Creates a new csv file, `bases_manual_query.csv`, with the suffix, the lemma, the base and pos to query, and the CQL query for each.
This file will be used on the SeaCOW server to count all the remaining bases, and a later script will merge these counts with the original dataframes to produce the final samples and derivation-base pairs.

In [5]:
import pandas as pd
import os

ANNOT_FILES = [fn for fn in os.listdir('2_backform_samples_nano_annot') if fn[-14:] == 'base_annot.csv']
SFXS = [fn.split('_')[0] for fn in ANNOT_FILES]

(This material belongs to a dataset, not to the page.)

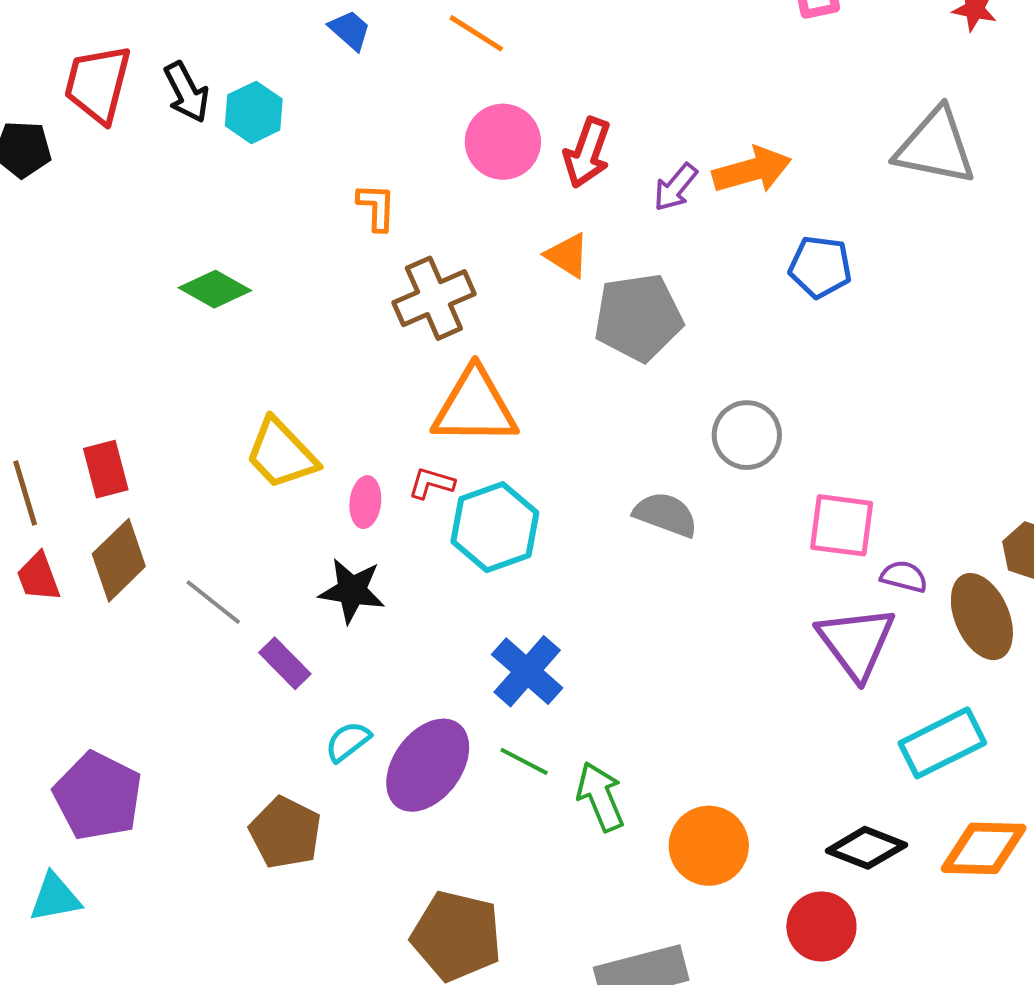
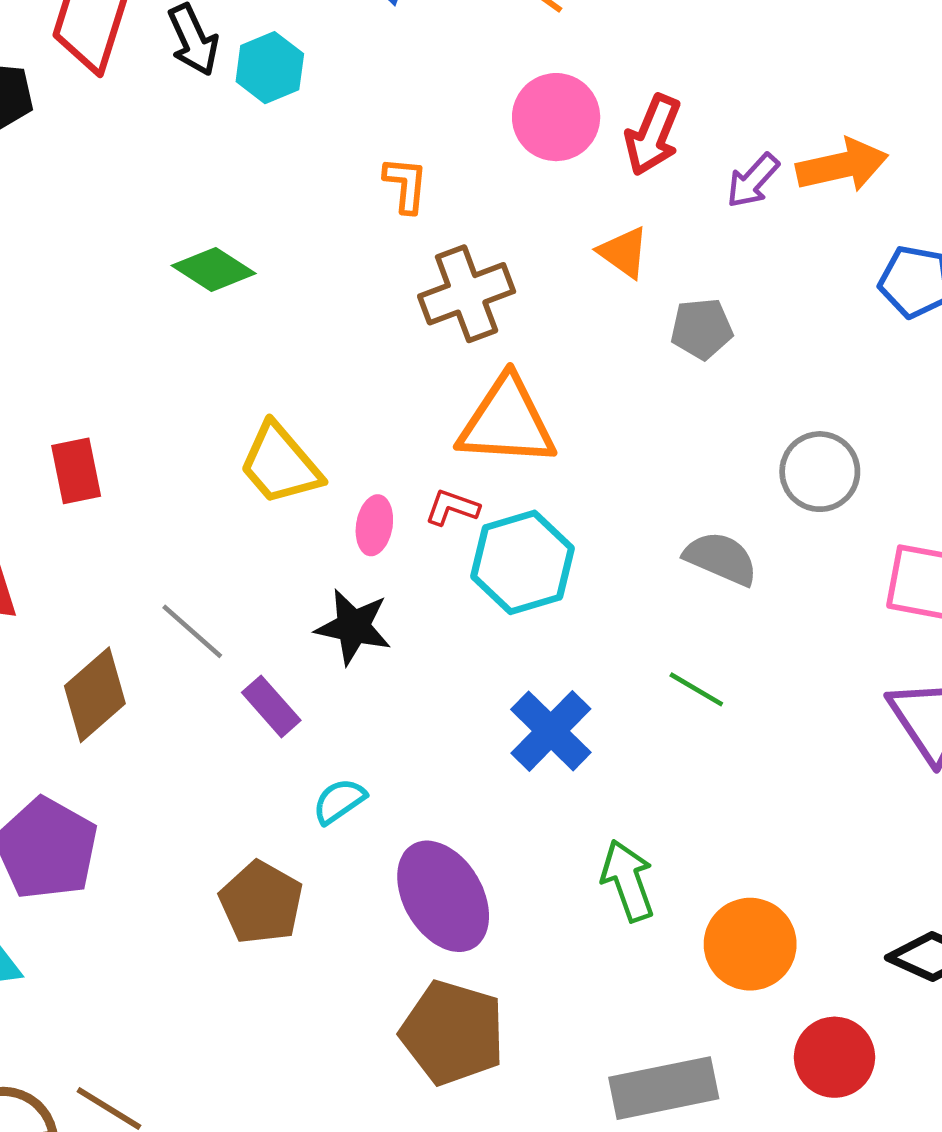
gray pentagon: (638, 317) -> (702, 329), size x0.6
brown diamond: (119, 560) -> (95, 695), moved
green line: (524, 761) -> (696, 689), moved
purple ellipse: (428, 765) -> (443, 896), moved, turned -70
red circle: (821, 926) -> (835, 1057), moved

# Define list that will iteratively collect all the to-query subsets from the individual files.
all_to_query = []

for idx in range(len(SFXS)):
    curr_file = ANNOT_FILES[idx]
    curr_sfx = SFXS[idx]
    
    # Grab only those rows from data for current suffix with some value for query_by_hand.
    curr_df = pd.read_csv('2_backform_samples_nano_annot/' + curr_file)
    curr_to_query = curr_df[~curr_df.query_by_hand.isna()].reset_index(drop=True)
    
    # Add some new columns: the CQL query and the suffix.
    curr_to_query['sfx'] = curr_sfx
    curr_to_query['cql'] = ['[lemma="%s" & tag="%s"] within <s/>' % z for z in list(zip(curr_df.query_by_hand.dropna(), curr_df.query_pos.dropna()))]
#     curr_to_query = curr_to_query[['sfx', 'lemma', 'query_by_hand', 'query_pos', 'cql']]
    
    all_to_query.append(curr_to_query)

# Concat list of dfs into one single df, save as csv.
pd.concat(all_to_query).to_csv('bases_manual_query2.csv', index=False)